75,000 Predictions Per Match: Axial Transformer Forecasts Live Football
Authors: Michael Horton, Patrick Lucey, Vitaliy Kanev
Why It Matters
Picture this: Fulham vs. Aston Villa, 62nd minute, a red card is shown. The commentator says «this changes everything» — but how much does it really change? What’s the probability Fulham scores again? How many passes will each remaining player complete before the final whistle?
Until recently, answering these questions required expert intuition and simplified statistical models. But Michael Horton and Patrick Lucey from Stats Perform — the company behind the legendary Opta data system — have built a neural network that answers all of these simultaneously.
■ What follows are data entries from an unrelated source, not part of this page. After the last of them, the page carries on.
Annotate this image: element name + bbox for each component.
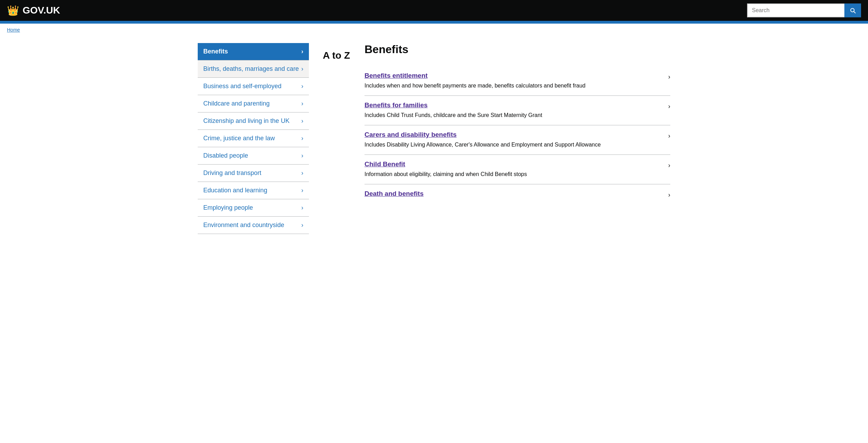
sidebar-item-crime[interactable]: Crime, justice and the law › bbox=[198, 130, 309, 147]
search-icon bbox=[849, 7, 856, 14]
site-logo[interactable]: 👑 GOV.UK bbox=[7, 5, 60, 16]
chevron-right-icon: › bbox=[668, 73, 670, 81]
sidebar-item-label: Disabled people bbox=[203, 152, 248, 159]
sidebar-item-label: Childcare and parenting bbox=[203, 100, 270, 107]
chevron-right-icon: › bbox=[668, 103, 670, 110]
chevron-right-icon: › bbox=[301, 83, 303, 90]
category-carers-disability[interactable]: Carers and disability benefits Includes … bbox=[365, 125, 670, 155]
atoz-label: A to Z bbox=[323, 50, 351, 61]
content-area: A to Z Benefits Benefits entitlement Inc… bbox=[323, 43, 670, 234]
category-child-benefit[interactable]: Child Benefit Information about eligibil… bbox=[365, 155, 670, 184]
category-text: Child Benefit Information about eligibil… bbox=[365, 160, 663, 178]
sidebar-item-driving[interactable]: Driving and transport › bbox=[198, 165, 309, 182]
chevron-right-icon: › bbox=[301, 100, 303, 107]
category-link-benefits-families[interactable]: Benefits for families bbox=[365, 101, 663, 109]
sidebar-item-disabled[interactable]: Disabled people › bbox=[198, 147, 309, 165]
sidebar-item-label: Education and learning bbox=[203, 187, 267, 194]
sidebar-item-employing[interactable]: Employing people › bbox=[198, 199, 309, 217]
chevron-right-icon: › bbox=[301, 222, 303, 229]
sidebar-item-births[interactable]: Births, deaths, marriages and care › bbox=[198, 60, 309, 78]
chevron-right-icon: › bbox=[301, 204, 303, 211]
sidebar-item-label: Benefits bbox=[203, 48, 228, 55]
category-link-death-benefits[interactable]: Death and benefits bbox=[365, 190, 663, 198]
sidebar-item-business[interactable]: Business and self-employed › bbox=[198, 78, 309, 95]
sidebar-item-label: Citizenship and living in the UK bbox=[203, 117, 289, 125]
chevron-right-icon: › bbox=[668, 132, 670, 140]
breadcrumb: Home bbox=[0, 24, 868, 36]
category-text: Benefits for families Includes Child Tru… bbox=[365, 101, 663, 119]
header: 👑 GOV.UK bbox=[0, 0, 868, 21]
category-death-benefits[interactable]: Death and benefits › bbox=[365, 184, 670, 205]
search-bar bbox=[747, 3, 861, 17]
page-title: Benefits bbox=[365, 43, 670, 56]
sidebar-item-environment[interactable]: Environment and countryside › bbox=[198, 217, 309, 234]
category-link-benefits-entitlement[interactable]: Benefits entitlement bbox=[365, 72, 663, 80]
sidebar-item-childcare[interactable]: Childcare and parenting › bbox=[198, 95, 309, 112]
atoz-section: A to Z bbox=[323, 43, 351, 234]
sidebar: Benefits › Births, deaths, marriages and… bbox=[198, 43, 309, 234]
category-link-carers-disability[interactable]: Carers and disability benefits bbox=[365, 131, 663, 139]
sidebar-item-label: Crime, justice and the law bbox=[203, 135, 275, 142]
sidebar-item-benefits[interactable]: Benefits › bbox=[198, 43, 309, 60]
category-text: Benefits entitlement Includes when and h… bbox=[365, 72, 663, 90]
category-description-carers-disability: Includes Disability Living Allowance, Ca… bbox=[365, 142, 601, 148]
sidebar-item-label: Environment and countryside bbox=[203, 222, 284, 229]
search-button[interactable] bbox=[844, 3, 861, 17]
blue-bar bbox=[0, 21, 868, 24]
chevron-right-icon: › bbox=[301, 187, 303, 194]
chevron-right-icon: › bbox=[301, 152, 303, 159]
category-description-child-benefit: Information about eligibility, claiming … bbox=[365, 171, 527, 177]
main-content: Benefits Benefits entitlement Includes w… bbox=[365, 43, 670, 234]
main-container: Benefits › Births, deaths, marriages and… bbox=[191, 36, 677, 241]
chevron-right-icon: › bbox=[301, 48, 303, 55]
chevron-right-icon: › bbox=[301, 117, 303, 125]
category-link-child-benefit[interactable]: Child Benefit bbox=[365, 160, 663, 168]
chevron-right-icon: › bbox=[301, 169, 303, 177]
sidebar-item-label: Business and self-employed bbox=[203, 83, 281, 90]
sidebar-item-label: Births, deaths, marriages and care bbox=[203, 65, 299, 73]
chevron-right-icon: › bbox=[301, 135, 303, 142]
category-benefits-entitlement[interactable]: Benefits entitlement Includes when and h… bbox=[365, 66, 670, 96]
category-benefits-families[interactable]: Benefits for families Includes Child Tru… bbox=[365, 96, 670, 125]
sidebar-item-education[interactable]: Education and learning › bbox=[198, 182, 309, 199]
category-description-benefits-families: Includes Child Trust Funds, childcare an… bbox=[365, 112, 542, 118]
chevron-right-icon: › bbox=[668, 191, 670, 199]
sidebar-item-label: Driving and transport bbox=[203, 169, 261, 177]
crown-icon: 👑 bbox=[7, 5, 19, 16]
chevron-right-icon: › bbox=[668, 162, 670, 169]
site-title: GOV.UK bbox=[23, 5, 60, 16]
breadcrumb-home-link[interactable]: Home bbox=[7, 27, 20, 33]
category-text: Carers and disability benefits Includes … bbox=[365, 131, 663, 149]
sidebar-item-citizenship[interactable]: Citizenship and living in the UK › bbox=[198, 112, 309, 130]
sidebar-item-label: Employing people bbox=[203, 204, 253, 211]
category-text: Death and benefits bbox=[365, 190, 663, 200]
search-input[interactable] bbox=[747, 3, 844, 17]
category-description-benefits-entitlement: Includes when and how benefit payments a… bbox=[365, 83, 586, 89]
chevron-right-icon: › bbox=[301, 65, 303, 73]
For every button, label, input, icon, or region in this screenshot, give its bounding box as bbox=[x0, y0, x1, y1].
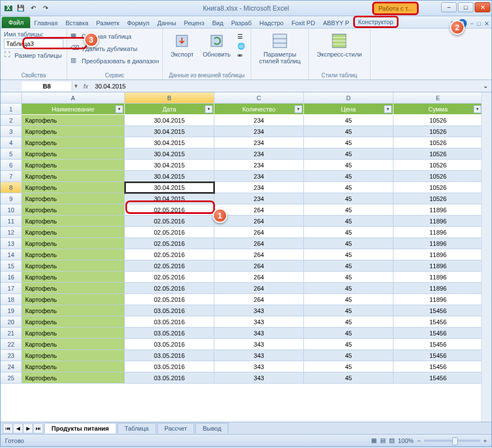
unlink-icon[interactable]: ⚮ bbox=[237, 52, 245, 59]
filter-dropdown-icon[interactable]: ▾ bbox=[205, 105, 213, 113]
filter-dropdown-icon[interactable]: ▾ bbox=[294, 105, 302, 113]
zoom-slider[interactable] bbox=[424, 440, 480, 442]
tab-Разметк[interactable]: Разметк bbox=[92, 18, 123, 28]
row-header[interactable]: 25 bbox=[1, 372, 22, 384]
cell[interactable]: 343 bbox=[214, 350, 304, 361]
cell[interactable]: 15456 bbox=[393, 328, 483, 339]
cell[interactable]: 10526 bbox=[393, 182, 483, 193]
cell[interactable]: Картофель bbox=[22, 328, 125, 339]
workbook-close-icon[interactable]: ✕ bbox=[484, 20, 489, 27]
cell[interactable]: 45 bbox=[304, 294, 393, 305]
cell[interactable]: 45 bbox=[304, 316, 393, 328]
cell[interactable]: 45 bbox=[304, 182, 393, 193]
row-header[interactable]: 12 bbox=[1, 227, 22, 238]
cell[interactable]: 10526 bbox=[393, 137, 483, 148]
sheet-tab[interactable]: Таблица bbox=[118, 423, 156, 433]
row-header[interactable]: 8 bbox=[1, 182, 22, 193]
cell[interactable]: 15456 bbox=[393, 316, 483, 328]
row-header[interactable]: 6 bbox=[1, 160, 22, 171]
row-header[interactable]: 17 bbox=[1, 283, 22, 294]
tab-Данны[interactable]: Данны bbox=[153, 18, 180, 28]
tab-ABBYY P[interactable]: ABBYY P bbox=[319, 18, 353, 28]
cell[interactable]: 11896 bbox=[393, 249, 483, 260]
row-header[interactable]: 18 bbox=[1, 294, 22, 305]
formula-expand-icon[interactable]: ⌄ bbox=[480, 82, 491, 90]
cell[interactable]: Картофель bbox=[22, 272, 125, 283]
row-header[interactable]: 15 bbox=[1, 260, 22, 272]
cell[interactable]: 343 bbox=[214, 372, 304, 384]
cell[interactable]: 45 bbox=[304, 238, 393, 249]
tab-Реценз[interactable]: Реценз bbox=[180, 18, 208, 28]
cell[interactable]: 264 bbox=[214, 238, 304, 249]
cell[interactable]: 30.04.2015 bbox=[125, 148, 214, 160]
table-header[interactable]: Дата▾ bbox=[125, 104, 214, 115]
column-header[interactable]: A bbox=[22, 92, 125, 104]
row-header[interactable]: 10 bbox=[1, 204, 22, 216]
row-header[interactable]: 23 bbox=[1, 350, 22, 361]
cell[interactable]: Картофель bbox=[22, 260, 125, 272]
cell[interactable]: Картофель bbox=[22, 171, 125, 182]
cell[interactable]: 03.05.2016 bbox=[125, 328, 214, 339]
cell[interactable]: 234 bbox=[214, 160, 304, 171]
cell[interactable]: Картофель bbox=[22, 160, 125, 171]
tab-Разраб[interactable]: Разраб bbox=[227, 18, 256, 28]
cell[interactable]: 10526 bbox=[393, 148, 483, 160]
close-button[interactable]: ✕ bbox=[475, 2, 490, 12]
table-header[interactable]: Количество▾ bbox=[214, 104, 304, 115]
minimize-button[interactable]: − bbox=[441, 2, 457, 12]
row-header[interactable]: 24 bbox=[1, 361, 22, 372]
cell[interactable]: 03.05.2016 bbox=[125, 361, 214, 372]
cell[interactable]: 02.05.2016 bbox=[125, 283, 214, 294]
row-header[interactable]: 5 bbox=[1, 148, 22, 160]
name-box-dropdown-icon[interactable]: ▾ bbox=[72, 82, 80, 90]
cell[interactable]: 234 bbox=[214, 115, 304, 126]
tab-Главная[interactable]: Главная bbox=[30, 18, 62, 28]
row-header[interactable]: 13 bbox=[1, 238, 22, 249]
cell[interactable]: 15456 bbox=[393, 339, 483, 350]
cell[interactable]: 264 bbox=[214, 294, 304, 305]
filter-dropdown-icon[interactable]: ▾ bbox=[384, 105, 392, 113]
cell[interactable]: Картофель bbox=[22, 350, 125, 361]
cell[interactable]: 03.05.2016 bbox=[125, 350, 214, 361]
cell[interactable]: 02.05.2016 bbox=[125, 216, 214, 227]
cell[interactable]: 45 bbox=[304, 193, 393, 204]
row-header[interactable]: 20 bbox=[1, 316, 22, 328]
cell[interactable]: 45 bbox=[304, 339, 393, 350]
cell[interactable]: 15456 bbox=[393, 372, 483, 384]
cell[interactable]: 30.04.2015 bbox=[125, 193, 214, 204]
cell[interactable]: 45 bbox=[304, 148, 393, 160]
cell[interactable]: 264 bbox=[214, 204, 304, 216]
column-header[interactable]: B bbox=[125, 92, 214, 104]
cell[interactable]: Картофель bbox=[22, 216, 125, 227]
cell[interactable]: Картофель bbox=[22, 372, 125, 384]
tab-file[interactable]: Файл bbox=[2, 17, 30, 28]
table-header[interactable]: Цена▾ bbox=[304, 104, 393, 115]
cell[interactable]: 234 bbox=[214, 137, 304, 148]
filter-dropdown-icon[interactable]: ▾ bbox=[115, 105, 123, 113]
cell[interactable]: 03.05.2016 bbox=[125, 372, 214, 384]
zoom-in-icon[interactable]: + bbox=[484, 437, 487, 444]
cell[interactable]: Картофель bbox=[22, 305, 125, 316]
row-header[interactable]: 21 bbox=[1, 328, 22, 339]
sheet-tab[interactable]: Вывод bbox=[195, 423, 228, 433]
cell[interactable]: Картофель bbox=[22, 126, 125, 137]
cell[interactable]: 343 bbox=[214, 316, 304, 328]
cell[interactable]: 45 bbox=[304, 372, 393, 384]
cell[interactable]: 45 bbox=[304, 249, 393, 260]
cell[interactable]: 343 bbox=[214, 305, 304, 316]
cell[interactable]: 343 bbox=[214, 328, 304, 339]
sheet-tab[interactable]: Рассчет bbox=[157, 423, 195, 433]
workbook-minimize-icon[interactable]: − bbox=[470, 20, 474, 27]
cell[interactable]: 45 bbox=[304, 227, 393, 238]
cell[interactable]: 234 bbox=[214, 171, 304, 182]
row-header[interactable]: 1 bbox=[1, 104, 22, 115]
cell[interactable]: 264 bbox=[214, 283, 304, 294]
sheet-tab-active[interactable]: Продукты питания bbox=[44, 423, 116, 433]
row-header[interactable]: 22 bbox=[1, 339, 22, 350]
cell[interactable]: 15456 bbox=[393, 305, 483, 316]
row-header[interactable]: 9 bbox=[1, 193, 22, 204]
row-header[interactable]: 16 bbox=[1, 272, 22, 283]
view-normal-icon[interactable]: ▦ bbox=[371, 437, 377, 444]
cell[interactable]: 02.05.2016 bbox=[125, 294, 214, 305]
fx-icon[interactable]: fx bbox=[80, 83, 92, 90]
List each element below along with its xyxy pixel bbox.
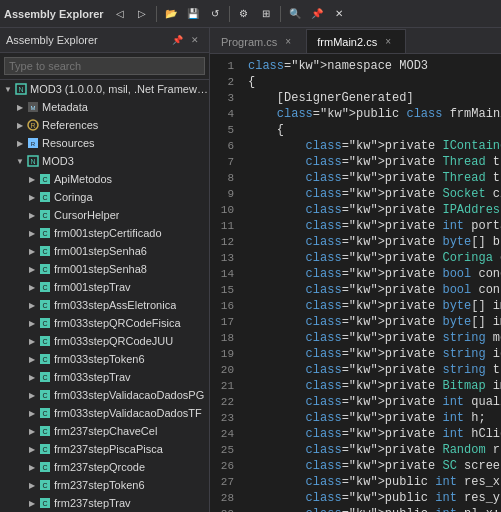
code-line: 28 class="kw">public int res_y; [210, 490, 501, 506]
tree-item-apimetodos[interactable]: ▶CApiMetodos [0, 170, 209, 188]
line-content[interactable]: class="kw">private byte[] imgByte; [240, 314, 501, 330]
line-content[interactable]: class="kw">private Socket clienteSocket; [240, 186, 501, 202]
tree-expand-frm033steptoken6[interactable]: ▶ [26, 353, 38, 365]
tree-expand-frm237stepqrcode[interactable]: ▶ [26, 461, 38, 473]
tree-item-frm033stepqrcodefisica[interactable]: ▶Cfrm033stepQRCodeFisica [0, 314, 209, 332]
sidebar-close-btn[interactable]: ✕ [187, 32, 203, 48]
tree-item-frm237steppiscapisca[interactable]: ▶Cfrm237stepPiscaPisca [0, 440, 209, 458]
tree-expand-frm001stepsenha6[interactable]: ▶ [26, 245, 38, 257]
line-content[interactable]: class="kw">private string travamento; [240, 362, 501, 378]
tree-item-frm001steptrav[interactable]: ▶Cfrm001stepTrav [0, 278, 209, 296]
tab-close-program[interactable]: × [281, 35, 295, 49]
tree-icon-metadata: M [26, 100, 40, 114]
tree-item-frm237stepchavecel[interactable]: ▶Cfrm237stepChaveCel [0, 422, 209, 440]
tree-expand-frm237steptoken6[interactable]: ▶ [26, 479, 38, 491]
line-content[interactable]: class="kw">private bool conectado; [240, 266, 501, 282]
tree-expand-frm237stepchavecel[interactable]: ▶ [26, 425, 38, 437]
tree-item-metadata[interactable]: ▶MMetadata [0, 98, 209, 116]
line-content[interactable]: class="kw">public int res_x; [240, 474, 501, 490]
tree-expand-frm033stepvalidacaodadostf[interactable]: ▶ [26, 407, 38, 419]
code-editor[interactable]: 1class="kw">namespace MOD32{3 [DesignerG… [210, 54, 501, 512]
line-content[interactable]: class="kw">private int h; [240, 410, 501, 426]
tree-view: ▼NMOD3 (1.0.0.0, msil, .Net Framework v4… [0, 80, 209, 512]
line-content[interactable]: class="kw">private Thread thPrincipal; [240, 170, 501, 186]
line-content[interactable]: class="kw">private Thread thPrincipalPri… [240, 154, 501, 170]
line-content[interactable]: class="kw">private Bitmap imgTemp; [240, 378, 501, 394]
line-content[interactable]: class="kw">private byte[] bufferPacote; [240, 234, 501, 250]
line-content[interactable]: class="kw">private byte[] imgbyteOld; [240, 298, 501, 314]
toolbar-btn-9[interactable]: 📌 [307, 4, 327, 24]
line-content[interactable]: class="kw">private string idVitima; [240, 346, 501, 362]
line-content[interactable]: class="kw">private int qualidadePrint; [240, 394, 501, 410]
line-content[interactable]: class="kw">private SC screen; [240, 458, 501, 474]
tree-item-cursorhelper[interactable]: ▶CCursorHelper [0, 206, 209, 224]
tree-expand-mod3-root[interactable]: ▼ [2, 83, 14, 95]
tree-expand-metadata[interactable]: ▶ [14, 101, 26, 113]
line-content[interactable]: class="kw">public class frmMain2 : Form [240, 106, 501, 122]
toolbar-btn-3[interactable]: 📂 [161, 4, 181, 24]
line-content[interactable]: class="kw">private bool controlaStopRDP; [240, 282, 501, 298]
tree-item-frm033steptrav[interactable]: ▶Cfrm033stepTrav [0, 368, 209, 386]
line-content[interactable]: class="kw">private string modoPrint; [240, 330, 501, 346]
tree-expand-frm033steptrav[interactable]: ▶ [26, 371, 38, 383]
toolbar-btn-7[interactable]: ⊞ [256, 4, 276, 24]
tree-expand-frm237steptrav[interactable]: ▶ [26, 497, 38, 509]
tree-expand-frm033stepasseltronica[interactable]: ▶ [26, 299, 38, 311]
tree-item-frm033stepvalidacaodadospg[interactable]: ▶Cfrm033stepValidacaoDadosPG [0, 386, 209, 404]
tree-expand-frm001stepsenha8[interactable]: ▶ [26, 263, 38, 275]
sidebar-pin-btn[interactable]: 📌 [169, 32, 185, 48]
tree-item-frm001stepcertificado[interactable]: ▶Cfrm001stepCertificado [0, 224, 209, 242]
toolbar-btn-4[interactable]: 💾 [183, 4, 203, 24]
toolbar-btn-2[interactable]: ▷ [132, 4, 152, 24]
tree-expand-frm001stepcertificado[interactable]: ▶ [26, 227, 38, 239]
toolbar-btn-10[interactable]: ✕ [329, 4, 349, 24]
search-input[interactable] [4, 57, 205, 75]
tree-expand-frm033stepvalidacaodadospg[interactable]: ▶ [26, 389, 38, 401]
tree-expand-cursorhelper[interactable]: ▶ [26, 209, 38, 221]
toolbar-btn-1[interactable]: ◁ [110, 4, 130, 24]
line-content[interactable]: class="kw">private Coringa coringa; [240, 250, 501, 266]
tree-expand-coringa[interactable]: ▶ [26, 191, 38, 203]
line-content[interactable]: class="kw">namespace MOD3 [240, 58, 501, 74]
tab-program[interactable]: Program.cs× [210, 29, 306, 53]
tree-item-resources[interactable]: ▶RResources [0, 134, 209, 152]
tab-frmmain2[interactable]: frmMain2.cs× [306, 29, 406, 53]
tree-expand-frm001steptrav[interactable]: ▶ [26, 281, 38, 293]
tree-item-coringa[interactable]: ▶CCoringa [0, 188, 209, 206]
tree-item-frm001stepsenha6[interactable]: ▶Cfrm001stepSenha6 [0, 242, 209, 260]
tree-item-frm033stepvalidacaodadostf[interactable]: ▶Cfrm033stepValidacaoDadosTF [0, 404, 209, 422]
tree-item-frm033steptoken6[interactable]: ▶Cfrm033stepToken6 [0, 350, 209, 368]
code-line: 10 class="kw">private IPAddress ip; [210, 202, 501, 218]
tree-expand-frm033stepqrcodejuu[interactable]: ▶ [26, 335, 38, 347]
tree-expand-references[interactable]: ▶ [14, 119, 26, 131]
line-content[interactable]: class="kw">private Random rnd; [240, 442, 501, 458]
tree-item-mod3-ns[interactable]: ▼NMOD3 [0, 152, 209, 170]
tree-expand-mod3-ns[interactable]: ▼ [14, 155, 26, 167]
tree-item-mod3-root[interactable]: ▼NMOD3 (1.0.0.0, msil, .Net Framework v4… [0, 80, 209, 98]
tree-expand-resources[interactable]: ▶ [14, 137, 26, 149]
tree-item-frm237steptrav[interactable]: ▶Cfrm237stepTrav [0, 494, 209, 512]
line-content[interactable]: { [240, 74, 501, 90]
tab-close-frmmain2[interactable]: × [381, 35, 395, 49]
line-content[interactable]: class="kw">public int pl_x; [240, 506, 501, 512]
line-content[interactable]: class="kw">public int res_y; [240, 490, 501, 506]
tree-item-references[interactable]: ▶RReferences [0, 116, 209, 134]
toolbar-btn-6[interactable]: ⚙ [234, 4, 254, 24]
tree-item-frm033stepqrcodejuu[interactable]: ▶Cfrm033stepQRCodeJUU [0, 332, 209, 350]
line-content[interactable]: { [240, 122, 501, 138]
tree-item-frm237steptoken6[interactable]: ▶Cfrm237stepToken6 [0, 476, 209, 494]
svg-text:C: C [42, 464, 47, 471]
tree-expand-frm237steppiscapisca[interactable]: ▶ [26, 443, 38, 455]
tree-expand-frm033stepqrcodefisica[interactable]: ▶ [26, 317, 38, 329]
toolbar-btn-8[interactable]: 🔍 [285, 4, 305, 24]
line-content[interactable]: class="kw">private IPAddress ip; [240, 202, 501, 218]
tree-item-frm001stepsenha8[interactable]: ▶Cfrm001stepSenha8 [0, 260, 209, 278]
line-content[interactable]: [DesignerGenerated] [240, 90, 501, 106]
tree-item-frm237stepqrcode[interactable]: ▶Cfrm237stepQrcode [0, 458, 209, 476]
line-content[interactable]: class="kw">private IContainer components… [240, 138, 501, 154]
tree-item-frm033stepasseltronica[interactable]: ▶Cfrm033stepAssEletronica [0, 296, 209, 314]
tree-expand-apimetodos[interactable]: ▶ [26, 173, 38, 185]
line-content[interactable]: class="kw">private int hCliqueGeral; [240, 426, 501, 442]
line-content[interactable]: class="kw">private int porta; [240, 218, 501, 234]
toolbar-btn-5[interactable]: ↺ [205, 4, 225, 24]
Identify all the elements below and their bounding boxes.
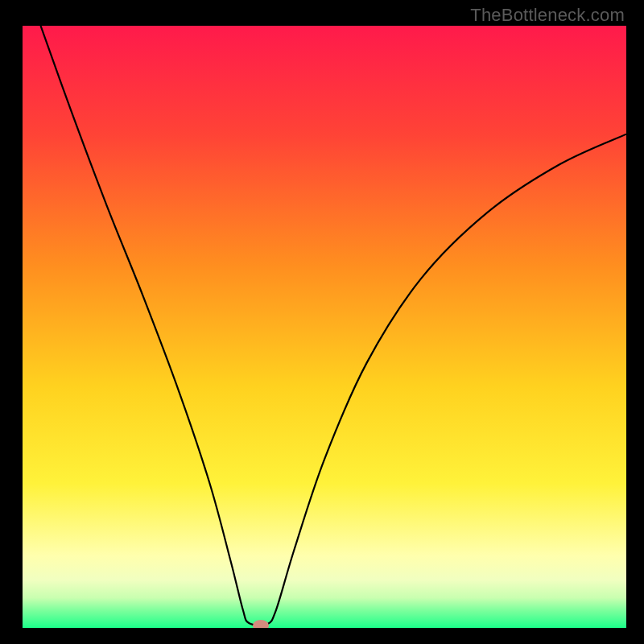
chart-root: TheBottleneck.com [0,0,644,644]
plot-area [23,26,626,628]
watermark-text: TheBottleneck.com [470,5,625,26]
optimal-point-marker [253,620,269,628]
bottleneck-curve [23,26,626,628]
And it does so roughly 75,000 times per match with sub-second latency.
The AI sports analytics market is booming: from $1.7 billion in 2025 to a projected $8.5 billion by 2033. This work represents one of the most ambitious applications of transformer architecture to real-time sports forecasting to date.
The Core Idea
The key breakthrough is a single neural network that simultaneously predicts 13 action types (goals, passes, shots, fouls, corners, etc.) for every player, both teams, and the match as a whole.
Axial Transformer — a variant of the transformer architecture where the attention mechanism is split across two axes: temporal and spatial. Instead of every element attending to all others at once (which is computationally expensive), the model first analyzes connections along one axis, then the other.
Think of it like a chess analogy: a standard transformer is a queen that sees the entire board at once. An Axial Transformer is a rook that first scans horizontally (time), then vertically (players). Information still reaches every square, but far more efficiently.
In-game forecasting — predicting outcomes and statistics not before the match, but during play, updating after every significant event (goals, fouls, substitutions, corners).
The model receives data about the current match state — score, time, player positions, accumulated statistics — and predicts how everything will end. It does this not once, but updates predictions after each of the ~150 events per match.
How It Works
Fig. 1: Model architecture. Blue and orange indicate attention masks: row (temporal) and column (agent) attention. Source: Horton & Lucey, 2025
Input data: five information types
The model accepts five categories of input tensors:
- Player features (live): position, team, running action totals
- Player strength features (pre-game): historical statistics from recent matches
- Team features (live): aggregate action counts
- Team strength features (pre-game): historical performance metrics
- Game state: event type, clock time, score, dismissals
Two-axis attention: time × players
The key innovation is a weighted summation of two attention types:
-
Row attention (temporal): each timestep attends to all previous timesteps for a single agent. This captures match dynamics: is the team pressing, dominating possession, or sitting back?
-
Column attention (agent): within a single timestep, all players and teams can see each other. This models interactions: if a fast striker comes on as a substitute, the opposition defenders will face more work.
Self-attention — a mechanism where each element in a sequence «decides» which other elements deserve the most focus. In football terms: the model determines on its own that a defender’s red card in the 62nd minute matters more than a corner in the 15th.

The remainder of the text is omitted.